This method was once adopted by the HGP consortium. This method can generate high density maps, making the genome assembly easier. It generally includes four steps, preparation of BAC clone library, preparation of clone fingerprint, BAC clone sequencing, and sequence assembly. However, this method is time-consuming and costly, so it is seldom used at present.

Figure 1. Steps involved in the clone-by-clone sequencing.

WGS generally involves six steps, isolation of genomic DNA, random fragmentation of genomic DNA, size selection using electrophoresis, library construction, paired-end sequencing (PE sequencing), and genome assembly. Two different sizes of DNA fragments including longer insert (2-2.5 kb) and short insert (0.5-1.2 kb) are selected from the agarose gel. While the long inserts are cloned in phage or socmid vectors, the short inserts are cloned in plasmid vectors. The short insert clone library is used for sequencing from both the ends. Since large numbers of clones are sequenced, each of the genomes will be covered more than 10 times. Long insert clones can be used to increase the efficiency of genome assembly.


  • Does not require genome maps.
  • Less time consuming
  • Money-saved


  • Genome assembly for eukaryotic genomes is difficult due to abundant repetitive sequences
  • Genome sequencing using this method is not accurate.
  1. NGS Accelerates WGS

Unlike clone-based library approaches, next-generation sequencing platforms utilize a dramatically simplified method of library construction, which has simplified and accelerated the whole genome shotgun sequencing. In generally, genomic DNA is first randomly fragmented using sonication or nebulization, and then are ligated to a platform-specific set of double-stranded adapters to generate a shotgun library. Subsequently, these library fragments can be amplified in situ by hybridization and extension from complementary adapters which are covalently attached to the surface of a glass microfluidic cell or a small bead (depending on the sequencing platform). All NGS instruments utilize a microfluidic device to contain the amplified fragments of the shotgun library, followed by an imaging step that collects data from fragments being actively sequenced.

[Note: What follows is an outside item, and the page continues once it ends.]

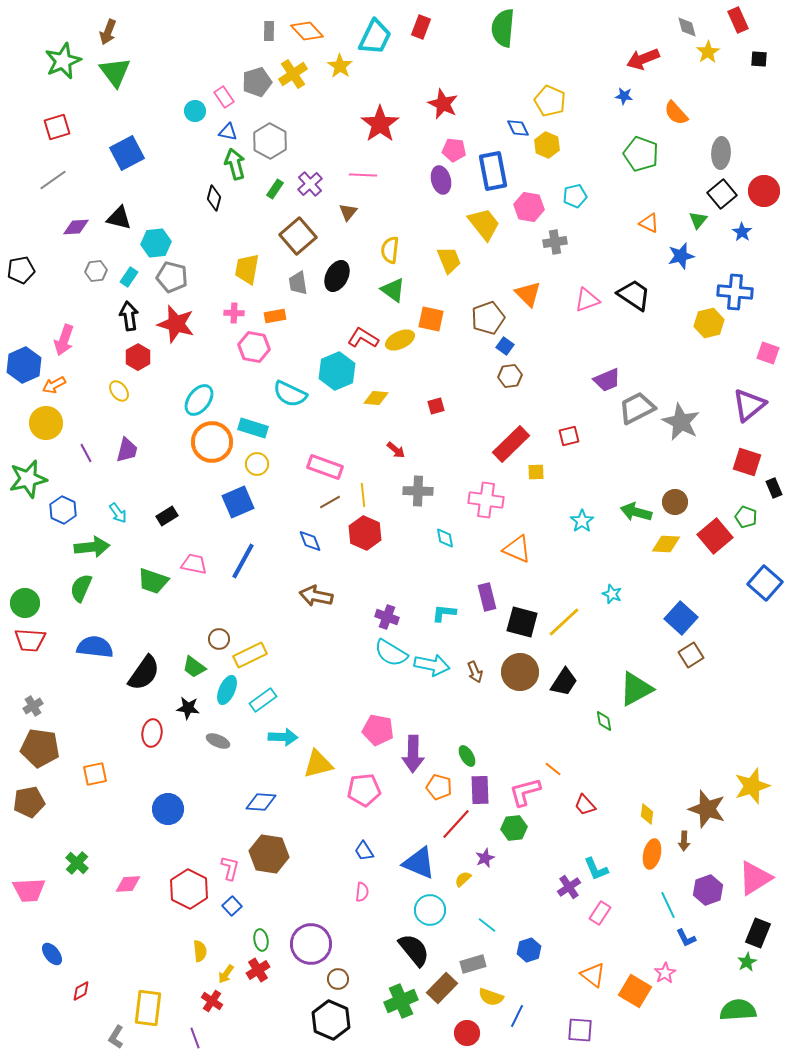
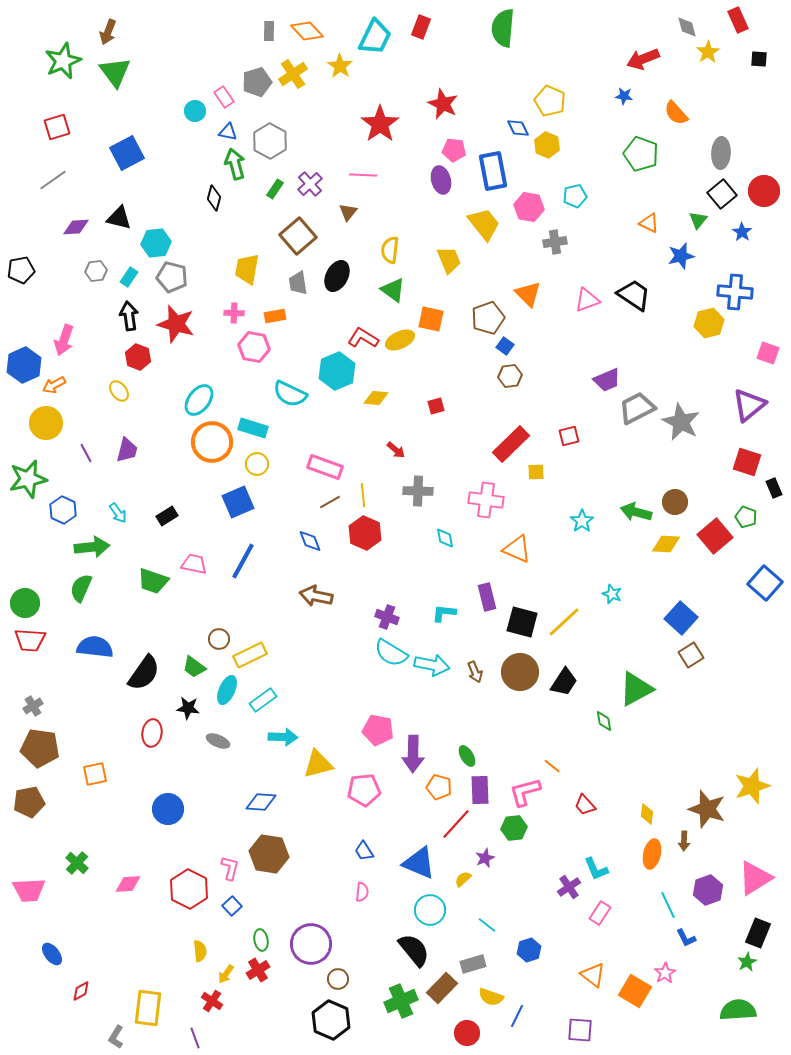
red hexagon at (138, 357): rotated 10 degrees counterclockwise
orange line at (553, 769): moved 1 px left, 3 px up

We will take the Illumina sequencer as an example to illustrate the workflow of WGS based on high-throughput sequencing.

  • Construction of Sequencing Library

The genome is first prepared, and then the DNA is randomly fragmented into hundreds of bases or shorter fragments with specific adapters at both ends. If the transcriptional group is sequenced, the library construction is a bit more troublesome. After the RNA fragmentation, it needs to reverse to cDNA, then add the connector, or reverse the RNA to the cDNA first, then fragment and add the joint. The size of the fragment (insert size) has an impact on the subsequent data analysis and can be selected according to needs. For genome sequencing, several different insert sizes are usually chosen to get more information when assembling.

  • Surface Attachment and Bridge Amplification

The reaction of Solexa sequencing is carried out in a glass tube called flow cell, and flow cell is subdivided into 8 Lanes, each of which has a number of fixed single strand joints on the inner surface of each Lane. The DNA fragment of the joint was transformed into a single strand and combined with the primers on the sequencing channel to form a bridge like structure for subsequent preamplification.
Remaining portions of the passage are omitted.